Llegó septiembre, un mes de finales y principios. Se terminan las vacaciones, el verano con su alegría integrada, planes, reencuentros. También, por fortuna, se han acabado los incendios que este año lo han teñido de rabia, impotencia y tristeza.
Se reinicia el trabajo, la rutina, proyectos que han permanecido en pausa durante estos meses. Agradable, ilusionante y motivador para algunos. Para otros supone estrés o depresión.
Comienza un nuevo curso escolar, este año llega con un alarmante encarecimiento del que ha advertido la OCU. Y con incertidumbre.
Los profesores se encuentran, en general, descontentos y desmotivados. Debido a sus condiciones laborales, los continuos cambios en las leyes de educación, el reto que supone adaptarse a nuevos métodos de enseñanza y muchas otras inquietudes.
Los alumnos, a su vez, lidian con la irrupción sin freno de la tecnología. IA, internet, chats, redes sociales y todos los efectos que tienen sobre su salud física y psicológica. Los inmediatos, personales y los que es previsible que se den a largo plazo con su correspondiente repercusión en la sociedad y su evolución.

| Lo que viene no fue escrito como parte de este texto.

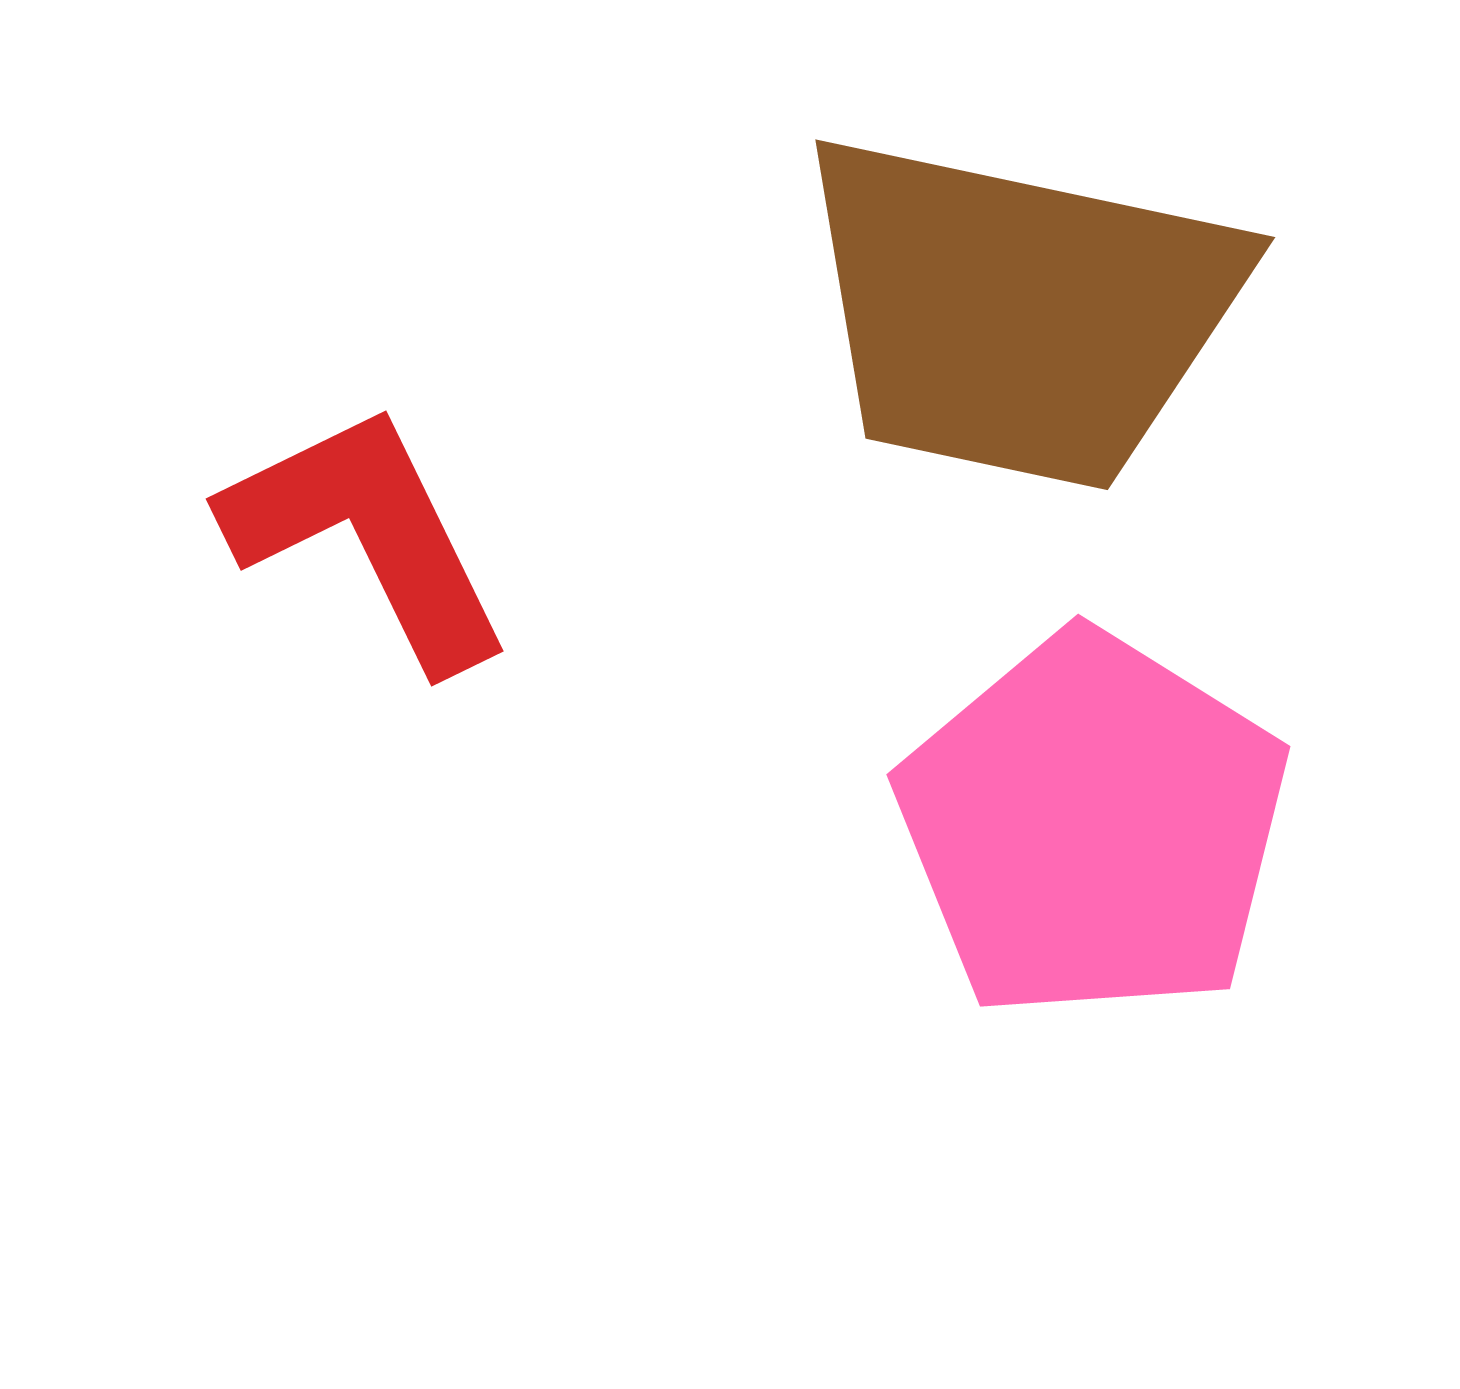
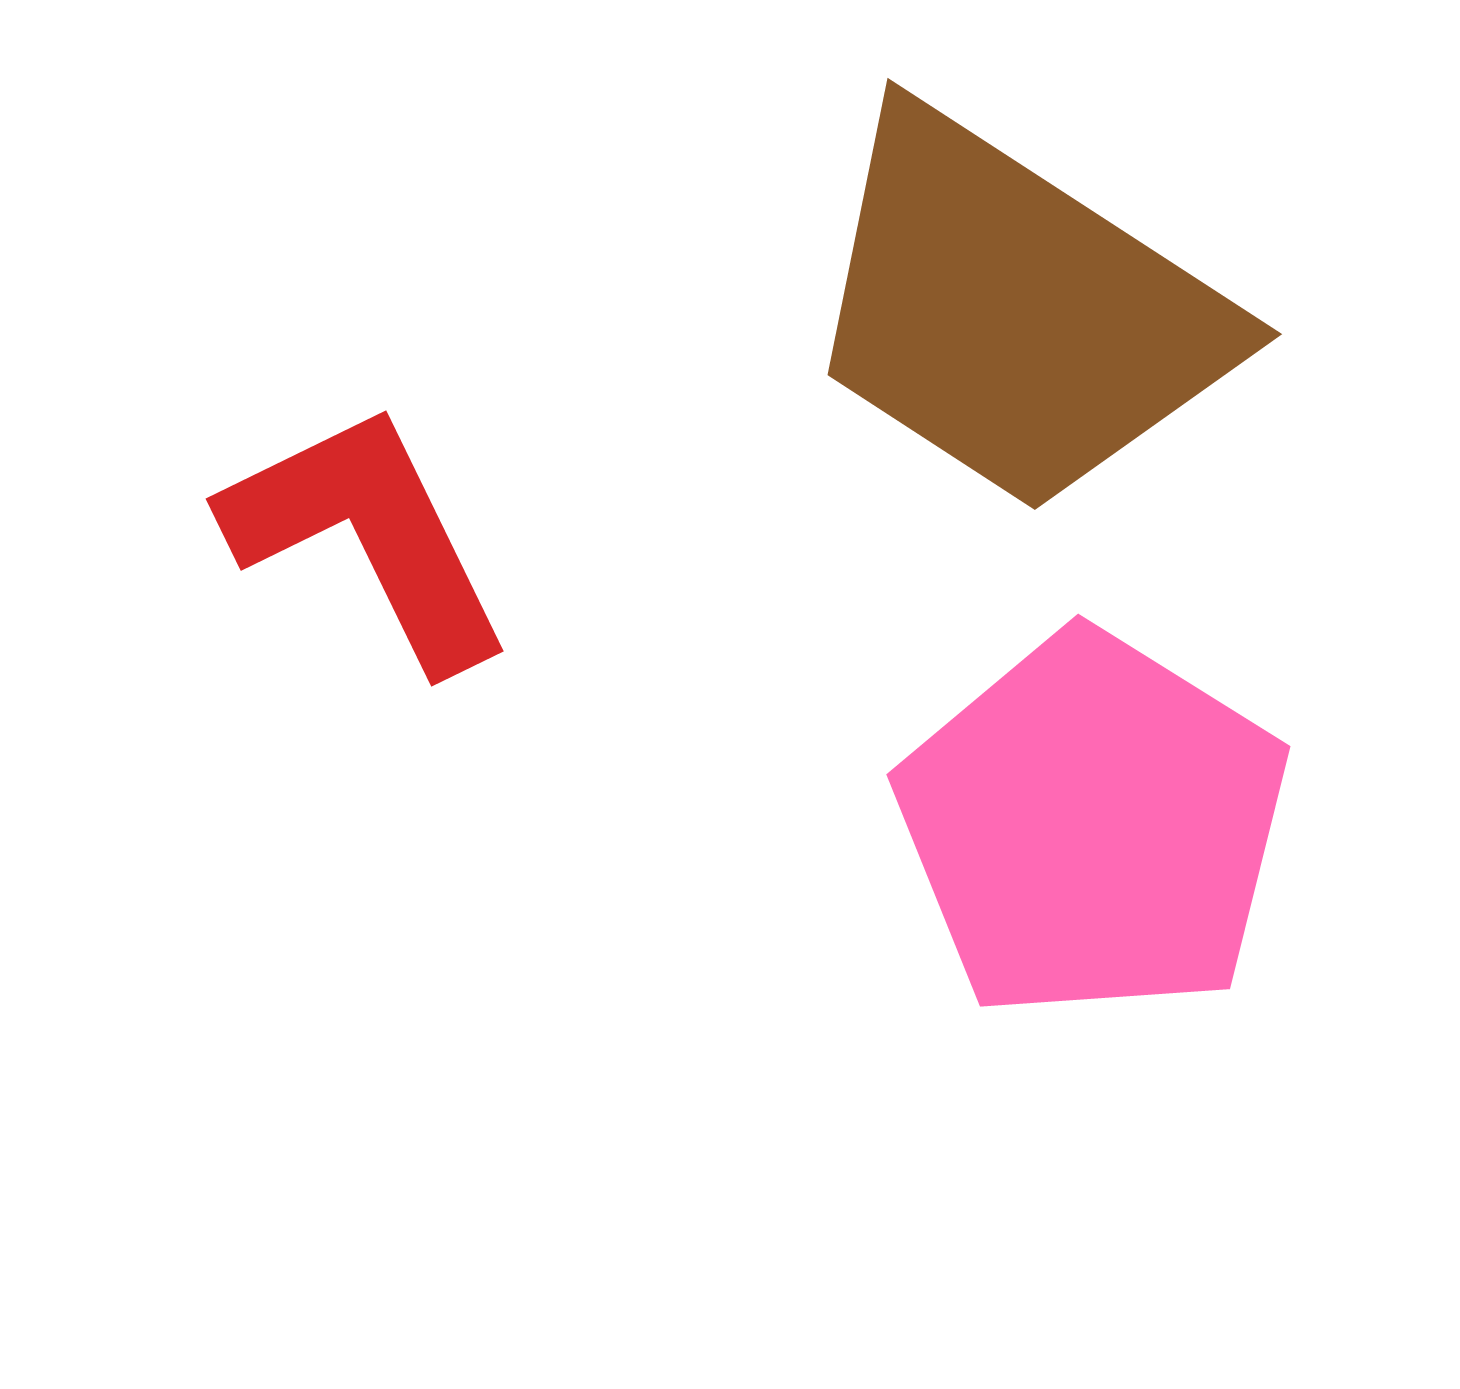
brown trapezoid: moved 3 px left; rotated 21 degrees clockwise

Una cuestión tan sensible como difícil de gestionar, porque tratar de controlar el avance tecnológico ahora sería tan infructuoso como ponerle puertas al campo.
Aunque para incertidumbre, la que genera el otro curso que arranca, el político. Se levanta el telón. Tenemos por delante, casi garantizado, un espectáculo a base de esas actuaciones grotescas y surrealistas a las que nos tienen acostumbrados hasta el hartazgo.
Los fuegos y su forma de actuar ante ellos, la misma que hemos visto con otras catástrofes, han quemado la escasa esperanza reseca que aún conservaban algunos ciudadanos de ser gobernados algún día por alguien que realmente tenga en cuenta a las personas y no utilice las desgracias en su propio beneficio.
A veces sólo nos queda encogernos de hombros y soltar una frase que cada vez se escucha con más frecuencia en nuestras conversaciones, es lo que hay.